Webcam Eye-gazing point Tracker

Low-cost eye tracking on a standard webcam with simple calibration, monitor & camera selection, and a transparent on-screen overlay. Built on Google MediaPipe Face Mesh with a compact, mathematically grounded pipeline (eye-contour PCA → per-axis normalization → ridge regression) for real-time inference.

Purpose: make eye-based communication more accessible for people with limited mobility—using only a lower cost home webcam.

Key Features

Google MediaPipe (Face Mesh with iris) — robust, cross-platform landmarking.
Dead-simple calibration — pick rows/cols, per-point dwell, and delay; targets auto-advance.
Device selection in UI — choose the display used for overlay/targets and the webcam.
Mathematical pipeline — eye-contour PCA, anisotropic normalization (separate scales for ± directions), optional eye patches (CLAHE + z-norm), fast ridge regression (dual form, un-regularized intercept), and OneEuro + EMA smoothing.
Clean artifacts — models saved as YYYYMMDD_HHMMSS_Grid{R}x{C}_Patch{W}x{H}.pkl; datasets as .npz.

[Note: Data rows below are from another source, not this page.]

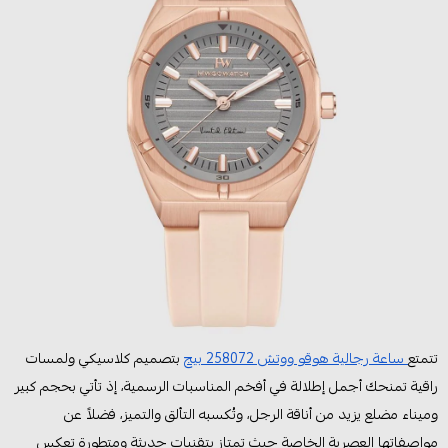
تتمتع
ساعة رجالية هوقو ووتش 258072 بيج
بتصميم كلاسيكي ولمسات
راقية تمنحك أجمل إطلالة في أفخم المناسبات الرسمية، إذ تأتي بحجم كبير
وميناء مضلع يزيد من أناقة الرجل، وتُكسبه التألق والتميز، فضلاً عن
مواصفاتها العصرية الخاصة حيث تمتاز بتقنيات حديثة ومتطورة تعكس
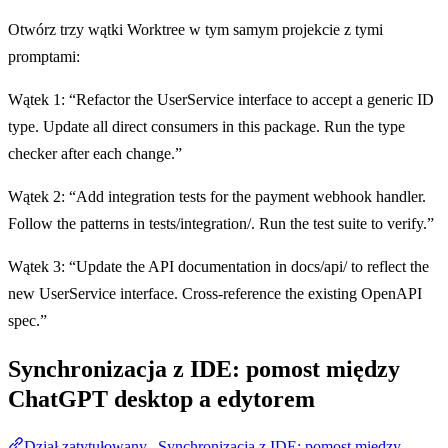
Otwórz trzy wątki Worktree w tym samym projekcie z tymi
promptami:
Wątek 1: “Refactor the UserService interface to accept a generic ID
type. Update all direct consumers in this package. Run the type
checker after each change.”
Wątek 2: “Add integration tests for the payment webhook handler.
Follow the patterns in tests/integration/. Run the test suite to verify.”
Wątek 3: “Update the API documentation in docs/api/ to reflect the
new UserService interface. Cross-reference the existing OpenAPI
spec.”
Synchronizacja z IDE: pomost między
ChatGPT desktop a edytorem
Dział zatytułowany „Synchronizacja z IDE: pomost między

OS / Camera / Requirements

OS: Ubuntu 22.04
Camera tested: Logitech C920 Pro (others should work)

Install

python -m venv .venv
source .venv/bin/activate          # (Windows: .venv\Scripts\activate)
pip install --upgrade pip
pip install -r requirements.txt

Run

python main.py

A Control Panel window appears (always on top).
Pick Target/Overlay monitor and Webcam, set grid & timing, then press Start Calibration.
After calibration, the red dot shows your live gaze on the chosen monitor.

UI Overview

Display Settings

Target/Overlay monitor — which display shows the black calibration background & orange targets (and the final red gaze dot).
Webcam — active camera device (switches live).

Calibration Grid

Rows / Columns — grid for target positions (serpentine order).
Per-point (sec) — dwell time per target.
Delay (sec) — time to wait after the target moves before sampling starts (prevents early, off-target frames).

Calibration Command

Start Calibration — begins the target sequence and data capture.
Stop Calibration — aborts the sequence (no model save).
Load Model (.npz/.pkl) — load a previously saved model.
Hide/Show Overlay — toggles the transparent overlay.
Quit — exits the app.

Visualization (on the preview window)

Iris centers / Iris 4-edges — yellow markers for each iris.
Eye axes (fixed length; û, v̂) — principal axes from PCA, constant length for reference.
Eye axes (eye scaled length; s_u, s_v) — axes scaled by eye geometry.
u, v vectors / u, v vectors (bigger) — shows current normalized offsets; the latter uses a gain.
Eye contour points / edges — raw eye polygon points and wireframe.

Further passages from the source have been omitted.